* **WORK ITEM**: Leaving out only the pictures, write out all the entries exactly.

--- START ---

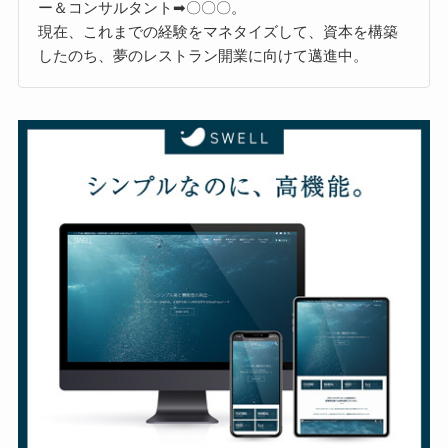
ー＆コンサルタント➡〇〇〇。
現在、これまでの経験をマネタイズして、資本を構築
したのち、夢のレストラン開業に向けて邁進中。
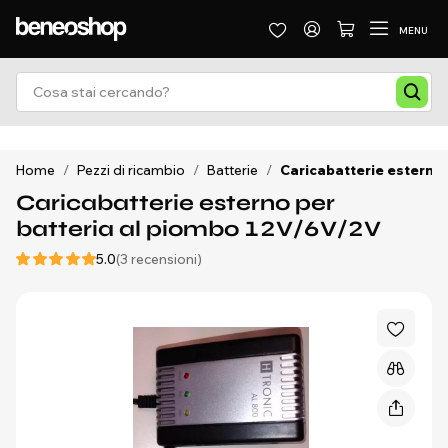
MENU
Home
/
Pezzi di ricambio
/
Batterie
/
Caricabatterie esterno 
Caricabatterie esterno per
batteria al piombo 12V/6V/2V
5.0
(3 recensioni)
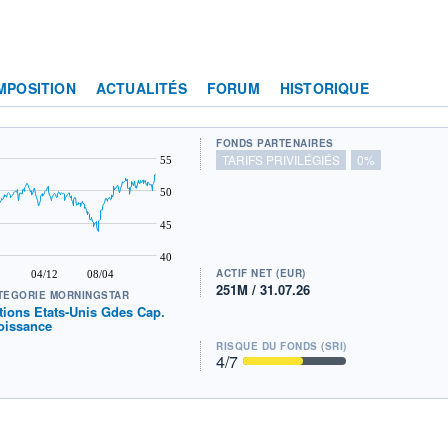
MPOSITION
ACTUALITÉS
FORUM
HISTORIQUE
FONDS PARTENAIRES
TARIFS PRIVILÉGIÉS
0%
55
50
45
40
ACTIF NET (EUR)
04/12
08/04
251M / 31.07.26
TÉGORIE MORNINGSTAR
tions Etats-Unis Gdes Cap.
oissance
RISQUE DU FONDS (SRI)
4
/7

--- END ---

* **EXERCISE RESULT**:
ー＆コンサルタント➡〇〇〇。
現在、これまでの経験をマネタイズして、資本を構築
したのち、夢のレストラン開業に向けて邁進中。
MENU
Home
/
Pezzi di ricambio
/
Batterie
/
Caricabatterie esterno 
Caricabatterie esterno per
batteria al piombo 12V/6V/2V
5.0
(3 recensioni)
MPOSITION
ACTUALITÉS
FORUM
HISTORIQUE
FONDS PARTENAIRES
TARIFS PRIVILÉGIÉS
0%
55
50
45
40
ACTIF NET (EUR)
04/12
08/04
251M / 31.07.26
TÉGORIE MORNINGSTAR
tions Etats-Unis Gdes Cap.
oissance
RISQUE DU FONDS (SRI)
4
/7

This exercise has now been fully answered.